Luciano Trevisol, 48, teve dificuldades para fazer a manutenção de sua bicicleta por conta do desabastecimento e do preço das peças. Trevisol é costureiro de uma marca que produz bolsas, alforges e mochilas para montanhismo e transporte de carga na bicicleta em Florianópolis (SC) e pedala desde os 10 anos.

A bicicleta é seu veículo de locomoção até para viagens. Entre maio e julho, a transmissão – sistema responsável por transformar a força das pernas do ciclista na rotação das rodas, composta de coroas, corrente, cassete, movimento central e pedivela – bateu 8.000 km e precisou ser trocada.

“Eu prefiro fazer a manutenção em lojas da região e não comprar em sites, como Mercado Livre. Mas durante a pandemia, tive que fazer isso porque os fornecedores locais não tinham nem coisas básicas como câmara de ar, K7, coroa. E as peças estavam em torno de R$ 50 a mais. Eu não consegui comprar um pedivela porque estava muito caro. Antes custava R$ 230, agora está chegando a R$ 400. Comprei só a coroa e foi mais de R$ 100”, conta Trevisol.

Apesar de todos os problemas e dificuldades, todos estão otimistas com o mercado de bicicletas neste ano. As fabricantes de bicicletas instaladas no Polo Industrial de Manaus deverão produzir 750 mil unidades este ano, de acordo com a Abraciclo. O volume deve ser 12,8% superior ao alcançado em 2020, que fechou com 665.186 unidades produzidas.

Gazola afirma que a expectativa do setor é de voltar a crescer depois de um ano de retração. “A sociedade brasileira está olhando mais para as bicicletas, retomaram o pedal em família, tiraram a bicicleta da garagem, compraram novas. 12% de aumento é nossa expectativa, mas vou ficar frustrado se for só isso, acredito que será mais”, afirma.

Apesar de acreditar que a pandemia é uma janela de oportunidades que o Brasil perder, Guth diz que não há espaço para retroceder no uso de bicicletas pelos brasileiros.

“Nós estamos otimistas com o mercado, acho que em 2021 vamos continuar com a demanda mais alta do que em pré-pandemia e a expectativa é que não haja mais desabastecimento. Há um crescimento no perfil de consumidor de média para alta renda que está buscando a bike como principal meio de transporte. Isso não deve mudar”.

Cyro Gazola afirma que a expectativa do setor é de voltar a crescer depois de um ano de retração. — Foto: Divulgação via BBC

Talita também acredita que esse crescimento da demanda é sólido. “Acho que meu mercado vai continuar estável, é só uma questão de planejamento. Minha expectativa, em particular, é boa mesmo dentro de um país em crise econômica e sanitária, com falta de perspectiva. É boa porque estou com saúde e não vou falir”.

Se depender da professora aposentada Vivian Leyser, 65, e de suas amigas, o mercado vai continuar, sim, aquecido. “Aqui em Florianópolis temos uma ciclovia fácil de acessar. No final de novembro, decidi voltar a ser ciclista. E, para minha satisfação, eu tenho amigas da minha idade que compraram também. Retomar o uso da bicicleta agora tem muito a ver com a sensação de que, para lazer, eu coloco máscara e uso ciclovia, então acho o nível de equilíbrio do risco e benefício é satisfatória”.

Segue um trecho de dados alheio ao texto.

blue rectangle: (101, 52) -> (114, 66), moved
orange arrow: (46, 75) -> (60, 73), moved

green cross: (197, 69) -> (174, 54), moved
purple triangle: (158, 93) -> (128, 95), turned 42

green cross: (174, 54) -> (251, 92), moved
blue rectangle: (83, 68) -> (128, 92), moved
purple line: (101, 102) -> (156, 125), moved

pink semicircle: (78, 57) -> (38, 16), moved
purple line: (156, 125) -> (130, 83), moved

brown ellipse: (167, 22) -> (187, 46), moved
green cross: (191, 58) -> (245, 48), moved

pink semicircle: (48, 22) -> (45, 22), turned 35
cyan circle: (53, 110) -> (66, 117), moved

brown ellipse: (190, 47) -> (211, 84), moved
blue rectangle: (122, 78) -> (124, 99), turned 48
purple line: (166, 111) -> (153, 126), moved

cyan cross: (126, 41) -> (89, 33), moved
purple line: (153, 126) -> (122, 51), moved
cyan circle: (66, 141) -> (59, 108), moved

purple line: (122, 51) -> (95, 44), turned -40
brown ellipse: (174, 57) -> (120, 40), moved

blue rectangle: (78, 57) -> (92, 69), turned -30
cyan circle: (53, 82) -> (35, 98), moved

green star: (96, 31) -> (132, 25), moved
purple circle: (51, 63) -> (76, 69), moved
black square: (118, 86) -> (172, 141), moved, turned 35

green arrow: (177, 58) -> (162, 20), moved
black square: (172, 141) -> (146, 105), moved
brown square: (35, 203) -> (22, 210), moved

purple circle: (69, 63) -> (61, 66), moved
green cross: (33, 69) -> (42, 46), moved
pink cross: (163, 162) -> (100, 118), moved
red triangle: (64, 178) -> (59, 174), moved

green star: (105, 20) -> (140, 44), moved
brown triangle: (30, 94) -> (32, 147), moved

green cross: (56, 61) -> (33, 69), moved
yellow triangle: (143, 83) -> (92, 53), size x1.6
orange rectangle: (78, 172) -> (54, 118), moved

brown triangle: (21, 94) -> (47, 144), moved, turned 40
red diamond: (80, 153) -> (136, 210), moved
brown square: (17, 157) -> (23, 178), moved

Com o aumento de ciclistas na rua, não basta apenas a normalização da produção, é preciso política pública para segurança dos usuários. A Aliança Bike criou um conjunto de 10 propostas para que abordam desde a ampliação da malha cicloviária nas cidades até a redução da carga tributária, passando pelo desenvolvimento do cicloturismo e a ampliação de direitos para quem optar pela bicicleta como meio de transporte.

“Enviamos para ministros, governadores, prefeitos, deputados. O pode público não olhou com atenção ainda a urgência que a mobilidade urbana precisa. Houve redução de frota de ônibus durante a pandemia, por exemplo, mas não houve aumento de ciclovias, nem que fossem temporárias durante esse período. O investimento em bicicleta é barato e de alto retorno social, qualquer economista diria que isso é um ótimo investimento”, afirma Guth, diretor da associação.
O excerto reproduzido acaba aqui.